CKNG-FM
- Edmonton, Alberta; Canada;
- Broadcast area: Edmonton Metropolitan Region
- Frequency: 92.5 MHz
- Branding: Chuck @ 92.5

Programming
- Format: Adult hits

Ownership
- Owner: Corus Entertainment; (Corus Premium Television Ltd.);
- Sister stations: CHED, CISN-FM, CITV-DT

History
- First air date: August 11, 1982
- Former call signs: CJAX-FM (1982–1986)
- Call sign meaning: "King" (former branding)

Technical information
- Class: C
- ERP: 97,000 watts
- HAAT: 200.3 metres (657 ft)
- Transmitter coordinates: 53°27′47″N 113°20′6.5″W﻿ / ﻿53.46306°N 113.335139°W

Links
- Website: chuck925.com

= CKNG-FM =

Radio station in Edmonton, Alberta

CKNG-FM (92.5 MHz) is a radio station in Edmonton, Alberta, Canada. The station plays an adult hits format branded on-air as Chuck @ 92.5. CKNG's studios are located on 84th Street in southeastern Edmonton, while its transmitter is located near Anthony Henday Drive in eastern Edmonton. The station is owned by Corus Entertainment.
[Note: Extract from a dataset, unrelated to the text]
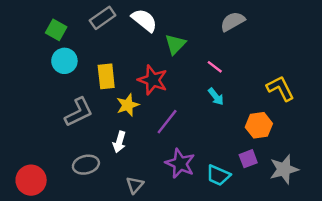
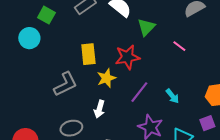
cyan circle: (64, 61) -> (29, 38), moved
red star: (153, 80) -> (127, 57), turned -30
cyan arrow: (216, 97) -> (172, 96), moved

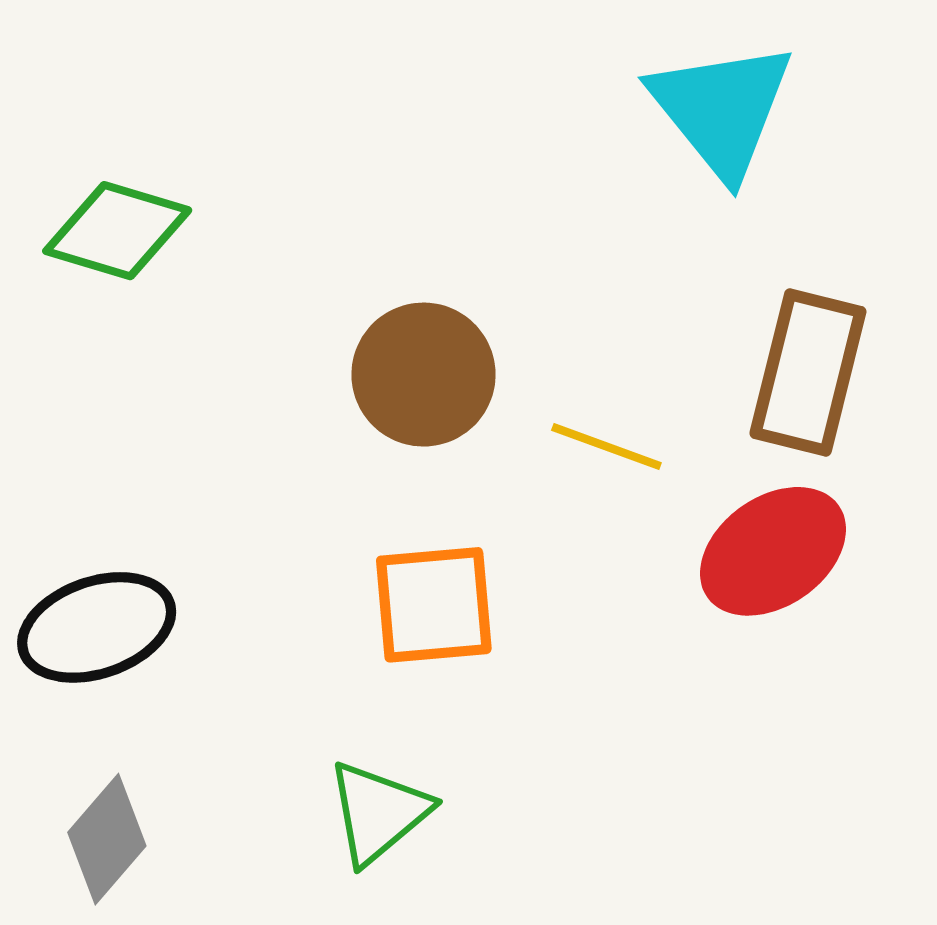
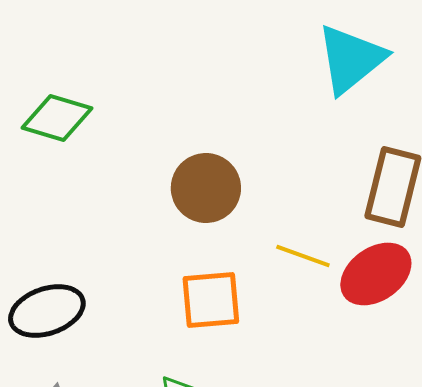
cyan triangle: (722, 109) -> (351, 59), turned 30
yellow line: (606, 447) -> (303, 256), moved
CKNG was the ninth most listened to radio station in the Edmonton market in the fall of 2008 but as of fall 2012, the station is ranked twelfth with a 3.3 percent share.

For the 2013 winter season, CKNG-FM was the tenth most listened to radio station with a 5.1% share.

As of Feb 28, 2021, CKNG is the 12th-most-listened-to radio station in the Edmonton market according to a PPM data report released by Numeris.

==History==

Joe FM logo from 2010-2013

On October 29, 1981, CFCN Communications, Ltd. was awarded a license for a new FM station to broadcast at 92.5 MHz. The station officially launched on August 11, 1982, as CJAX-FM, and aired a country format. In June 1986, CJAX flipped to soft rock, and changed its call letters to CKNG-FM, branding itself as King FM. In 1989, CKNG was sold to Moffat Communications. In September 1991, CKNG-FM became Power 92, a CHR/Top 40 station, which launched with The Power by Snap. In August 1992, the station was sold to Westcom Radio. On January 30, 2000, the station was sold to Corus Entertainment, and became a Corus station. On June 27, 2003, CKNG shifted to hot adult contemporary as Power 92.5. Seven months later, on January 13, 2004, the station flipped to adult hits, branded as 92.5 Joe FM, taking the format from sister station CHQT, which returned to oldies.

Fresh FM logo from 2013-2015

Fresh FM logo from 2015-2018

On January 9, 2013, CKNG returned to hot adult contemporary, branded as The New 92.5 Fresh FM, becoming the third Corus radio station to adopt the "Fresh FM" branding.

On August 3, 2018, CKNG once again returned to adult hits, branded as 92.5 The 'Chuck. Corus FM radio director Brad Phillips described the new format as being "super-localized" with nods to local culture and humour; its branding is derived from a nickname for the city. After having aired the syndicated Brooke & Jeffrey out of Seattle, and later Willy in the Morning from Vancouver sister station CFMI-FM, afternoon host Graham Mosimann began hosting The Morning Thing in August 2024.